Build your own async primitive
Concurrency isn't easy and implementing its primitives is even harder. I found myself in need of some no-std, no-alloc Rust async concurrency primitives and decided to write some. I kept the scope small so even you and I can understand it. Even so, it still involved futures, wakers, atomics, drop and unsafe. I'll introduce each of those to you while building a simple primitive. At the end, you will be able to implement your own primitives!
First, our primitive:
//! A oneshot channel is a synchronization primitive used to send a single
//! message from one task to another. When the sender has sent a message and it
//! is ready to be received, the oneshot notifies the receiver. The receiver is
//! a Rust async `Future` that can be `await`ed. Our implementation does not
//! depend on std or alloc.
//!
//! See https://tweedegolf.nl/blog/50/build-your-own-async-primitive
//! for a full description of the internals.
What do we mean by all that? First, not depending on std or alloc means we can't use many common libraries. Rust async is still a new area and the libraries so far depend on allocating memory at least. That makes their primitives easier to build but also unusable on embedded devices which can't afford an allocator. I work with such devices regularly and so I've learned to avoid allocation whenever possible. We'll see that we can write our oneshot without allocation just fine.
Next, we don't want to block the entire CPU while waiting for the message to be sent. For one thing, it won't be sent if the CPU is blocked. When an operating system is available, it can schedule the sending task while the receiving task is blocked and there's no problem. Small embedded devices usually can't afford an operating system though, so you're left with implementing task switching manually.
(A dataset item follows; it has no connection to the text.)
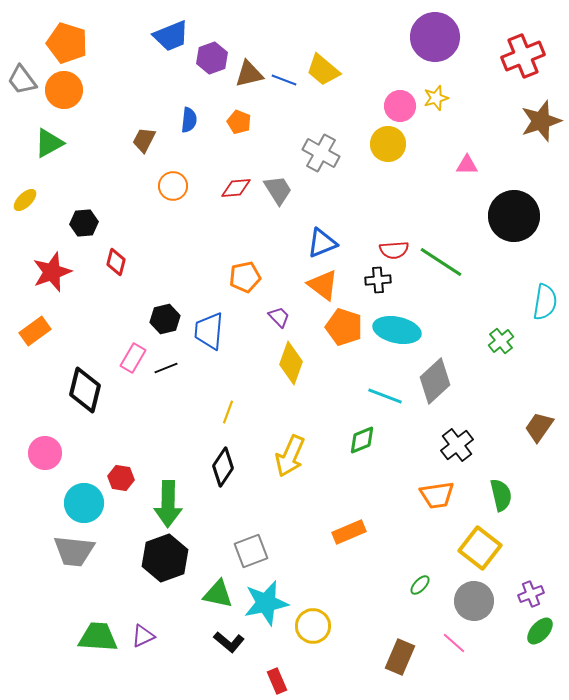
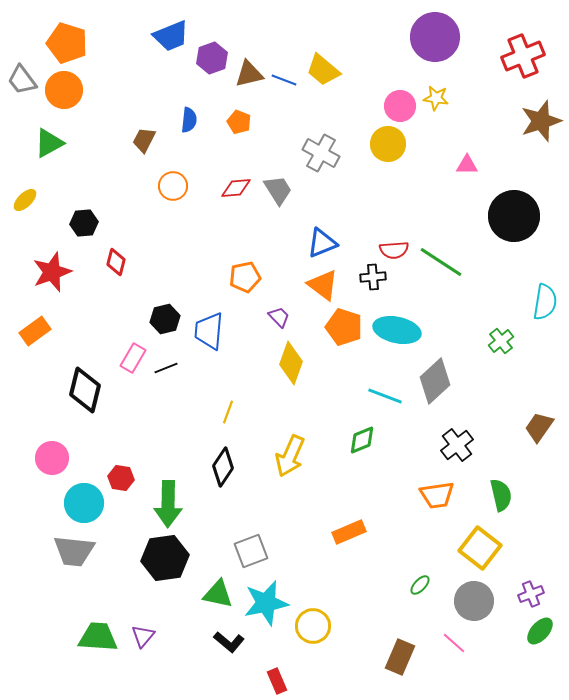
yellow star at (436, 98): rotated 25 degrees clockwise
black cross at (378, 280): moved 5 px left, 3 px up
pink circle at (45, 453): moved 7 px right, 5 px down
black hexagon at (165, 558): rotated 12 degrees clockwise
purple triangle at (143, 636): rotated 25 degrees counterclockwise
That can involve a lot of moving state from your only call stack into a struct and back so you can use the call stack to continue another task.
Rust async can do it for you: First, you choose an async executor to run your tasks. These
executors can be much simpler than even an embedded OS. Then you write your tasks as normal.
When you reach a point where you need to wait for another task to finish something, you just
write .await
. The executor will store the state of your call stack and continue with a task
that isn't blocked. When the thing you were waiting for is done, the executor will wake your
task up again.
Let's begin with a Oneshot
struct which will contain the data both the sender and receiver
need to access in order to transfer the message. It needs to be created high on the call stack
so it will outlive all tasks that might reference it. Then we create a Sender
and Receiver
struct which contain a reference to the Oneshot
. We can then give the sender to one task and
the receiver to another. Since they both have a reference to the Oneshot
, they must be shared
references, which means we can't safely modify just anything inside. Instead, we need to use
types which are safe to modify through shared references.
The message
First, we need a way to transfer the message from the sender to the receiver. We could move it
directly if we wait for both the sender and receiver to be ready for the transfer: We'd know
where the data is on the sender side and where it should go on the receiver side. We call this
synchronous communication, both the sender and the receiver need to be ready before the
communication happens. It has its uses, but in this case, we don't want the sender to wait for
the receiver since it won't get a response back anyway. Instead, we'll store the message in the
Oneshot
where it can wait for the receiver to be ready.
We don't want to restrict our oneshot to just one kind of message, so we'll generalize it over
the type of the message. We'll call that type T
. When we create a new Oneshot
we won't have
a message for it yet so we need to tell Rust we'll initialize it later. In Rust, you'd usually
use an Option<T>
but we're going to track whether we have a T
in a separate field so we'll
use a MaybeUninit<T>
instead. Finally, we need to modify the field through a shared reference.
We'll store an UnsafeCell<MaybeUninit<T>>
which allows us to modify the message through a
shared reference as long as we do so in a block of code marked as unsafe
. An unsafe
block
just means we make it our own responsibility to check the code is safe instead of the
compiler's. We need to do this whenever the safety logic is too complicated for the compiler to
understand.
The synchronization
Next, we need to remember whether the message is ready to be received, or in other words,
whether the message
field has been initialized. This is not as easy as it seems. Both
compilers and processors will reorder memory accesses in order to make your code run faster.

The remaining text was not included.